----- INPUT MATERIAL
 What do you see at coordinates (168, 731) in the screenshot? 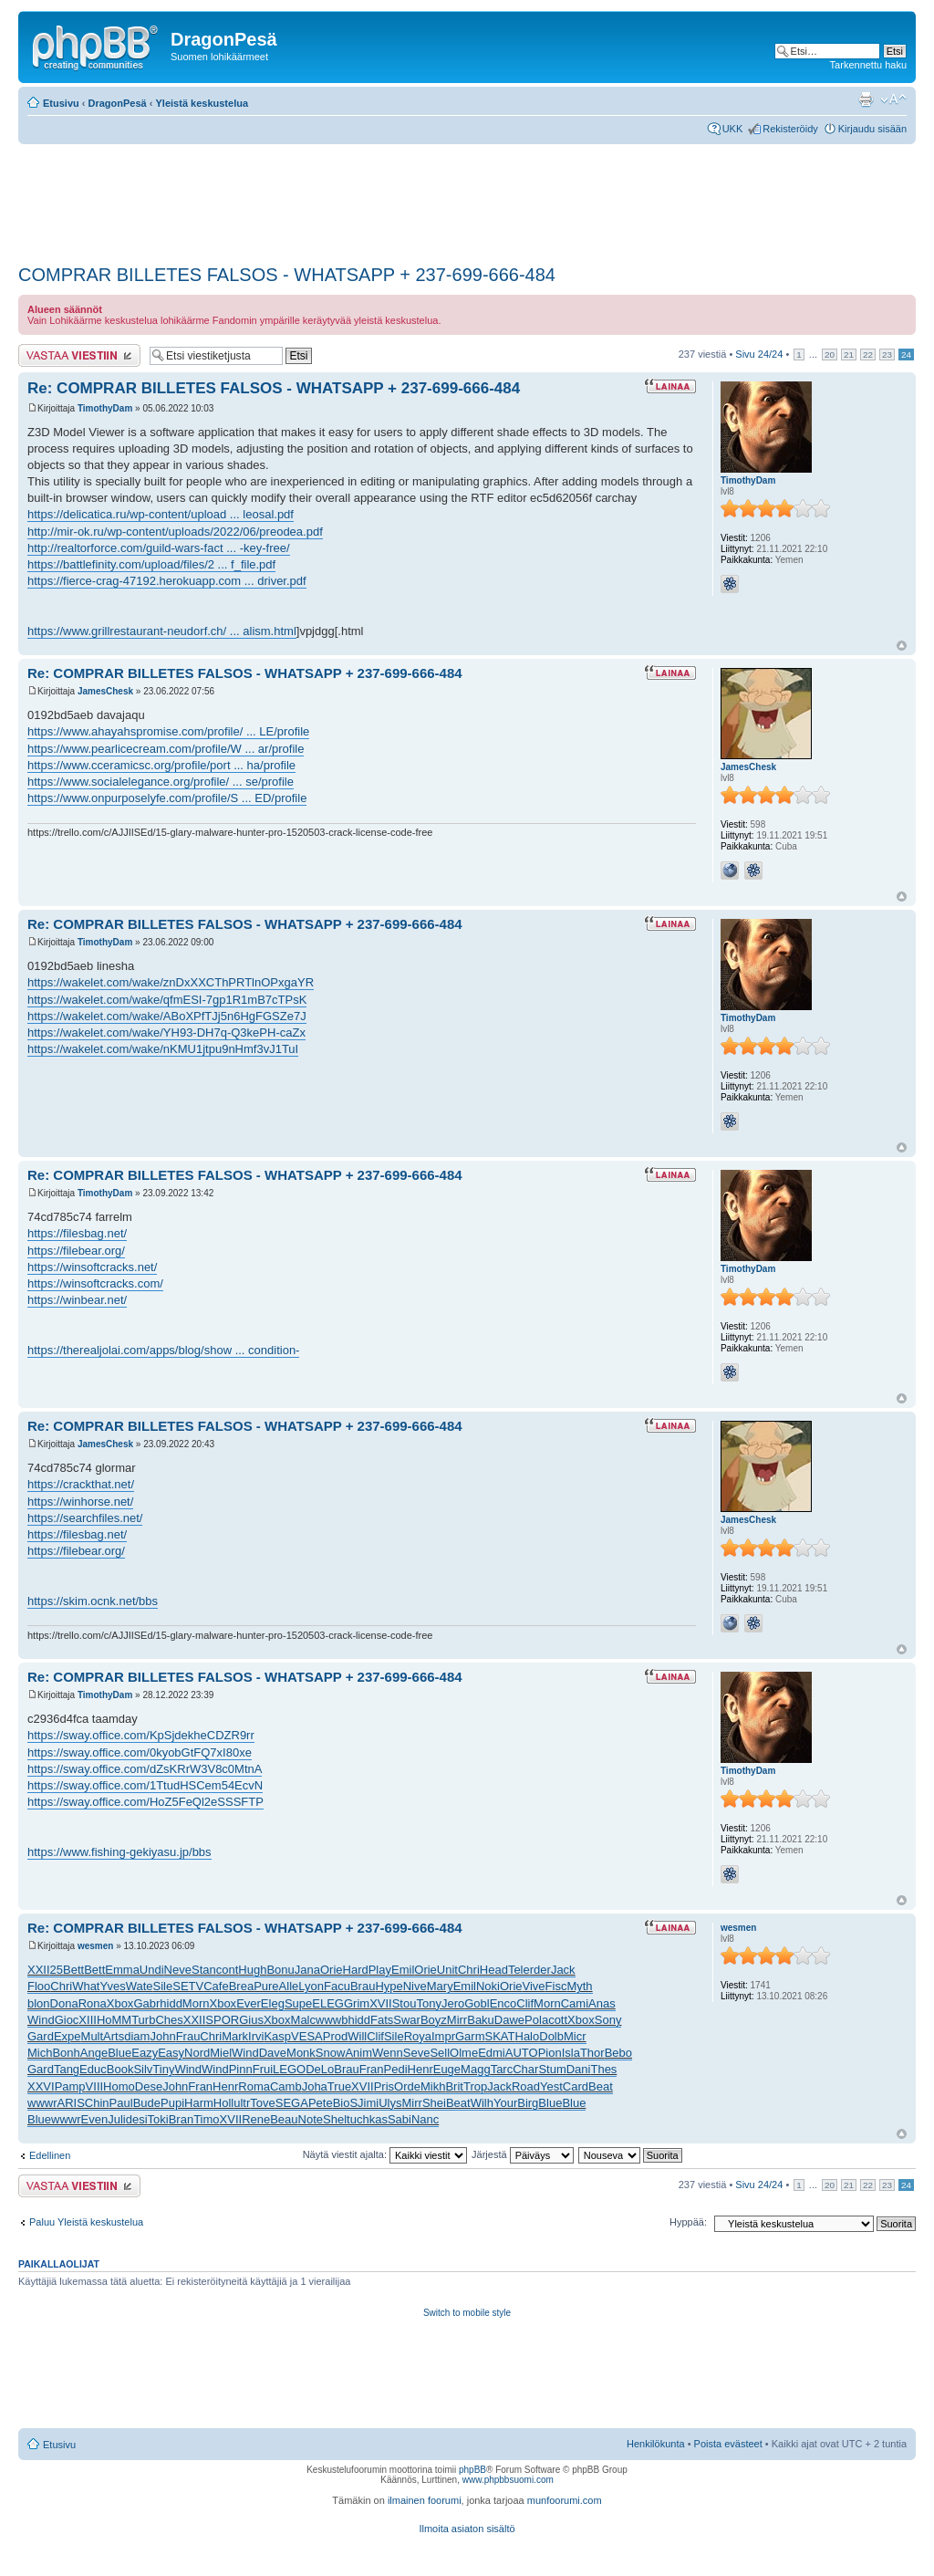
I see `https://www.ahayahspromise.com/profile/ ... LE/profile` at bounding box center [168, 731].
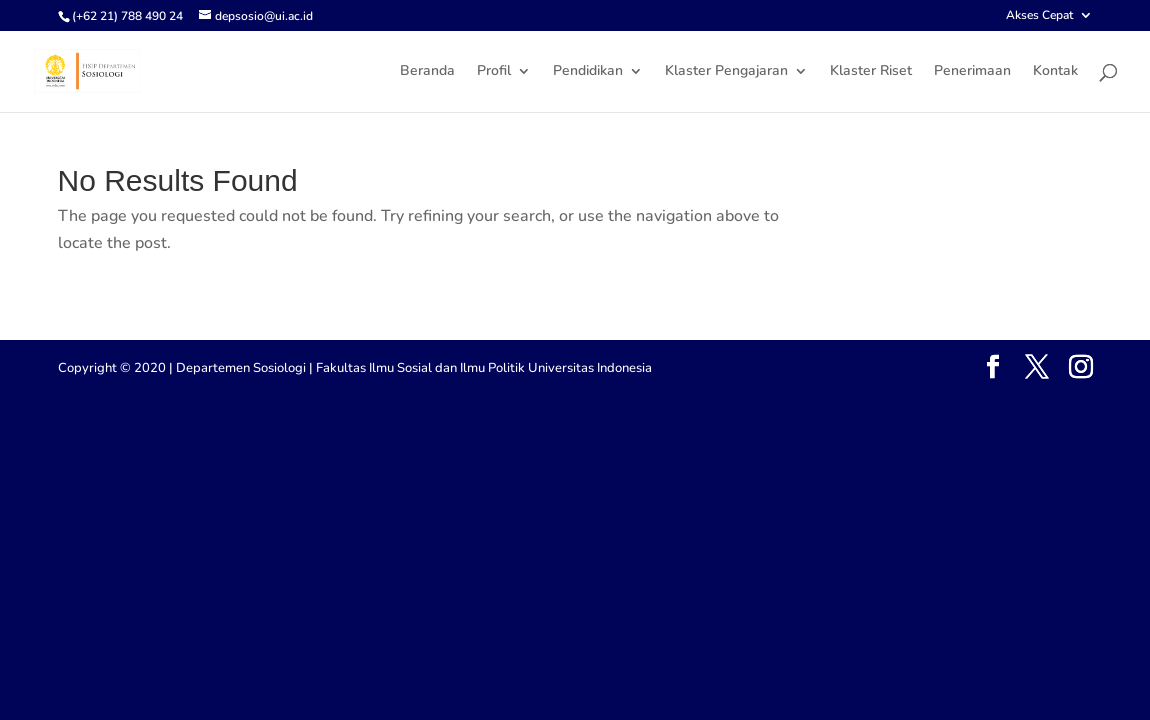 Image resolution: width=1150 pixels, height=720 pixels. What do you see at coordinates (871, 72) in the screenshot?
I see `Klaster Riset` at bounding box center [871, 72].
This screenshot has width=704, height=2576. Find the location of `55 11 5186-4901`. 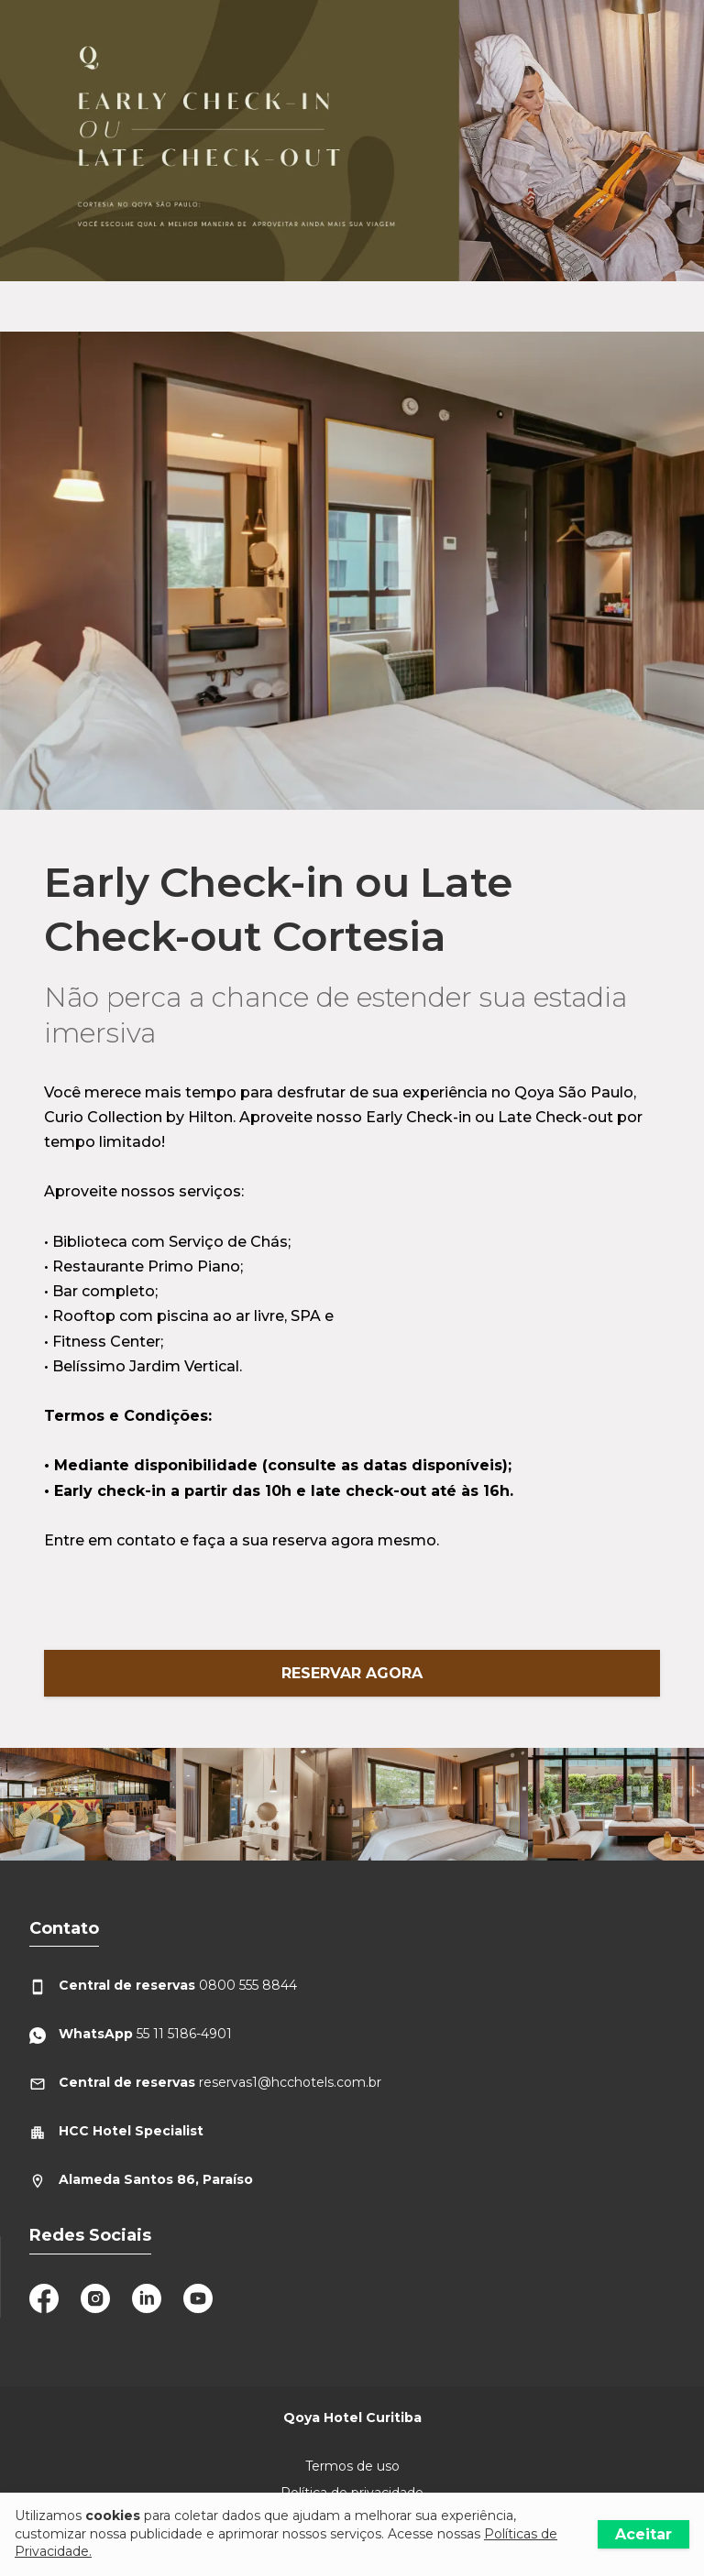

55 11 5186-4901 is located at coordinates (130, 2034).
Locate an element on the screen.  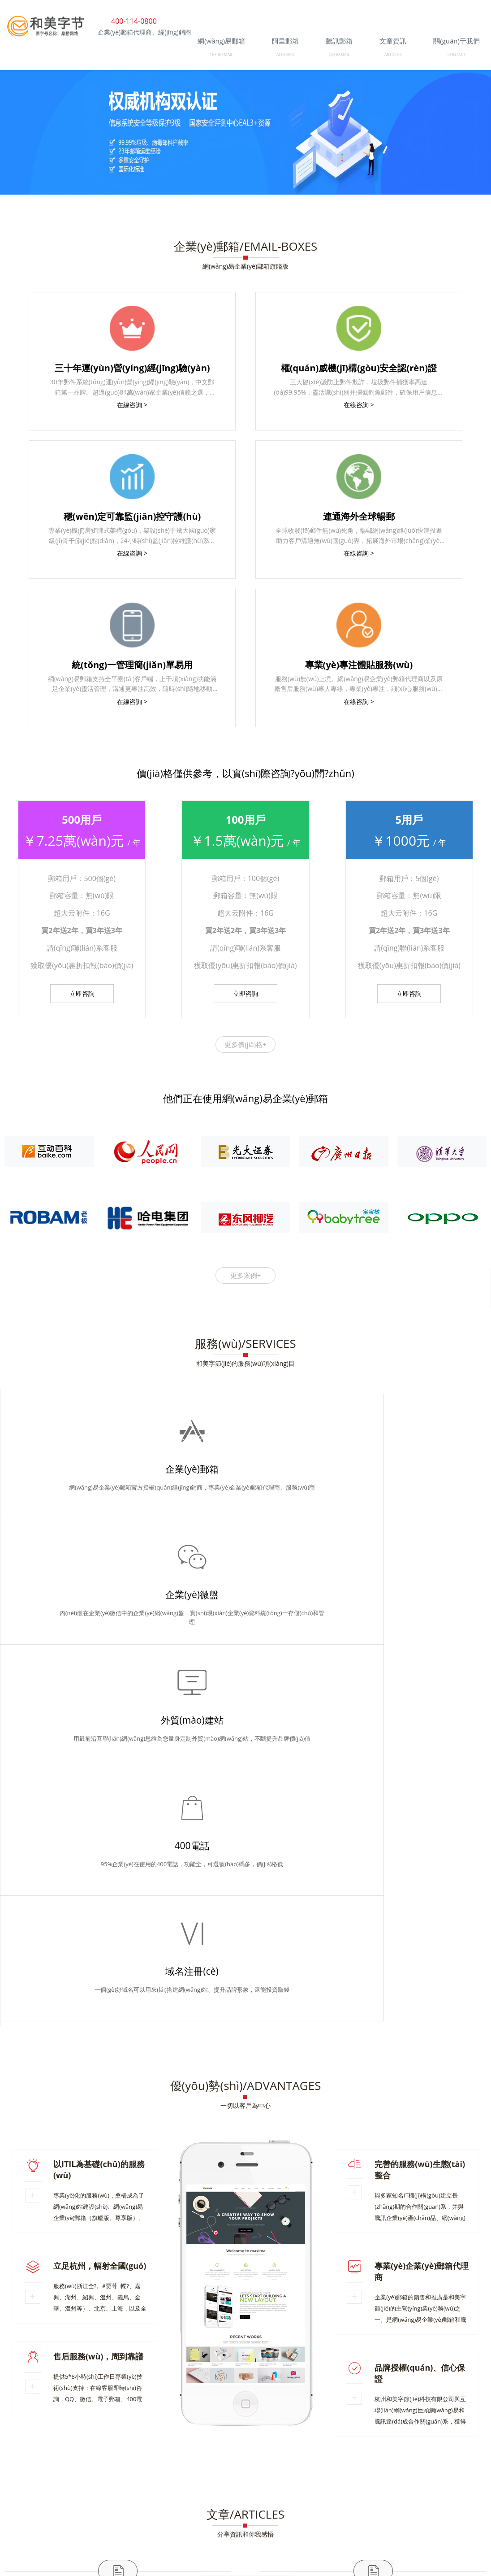
和美字節(jié) is located at coordinates (377, 2408).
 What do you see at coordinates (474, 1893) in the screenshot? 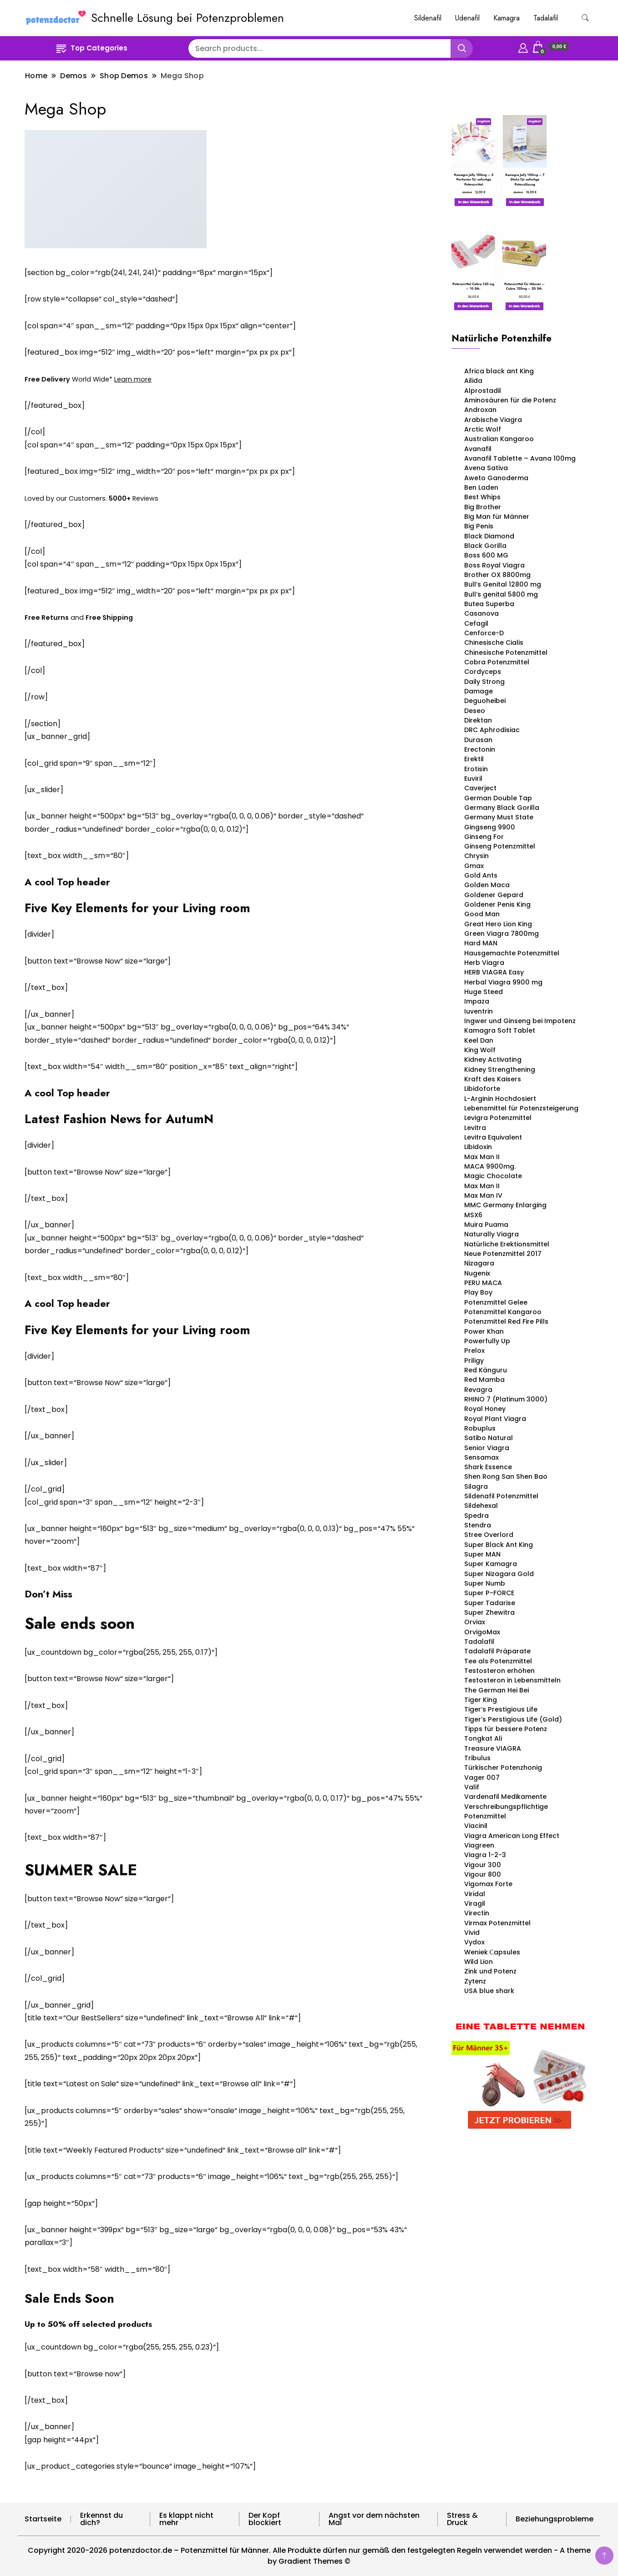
----------
# TASK
Everything from the line with "Locate an element on the screen." through the last line of the listing above is to be copied exactly, both ends included, except the pictures.

# TASK RESPONSE
Locate an element on the screen.  
和美字節(jié) is located at coordinates (377, 2408).
 What do you see at coordinates (474, 1893) in the screenshot? 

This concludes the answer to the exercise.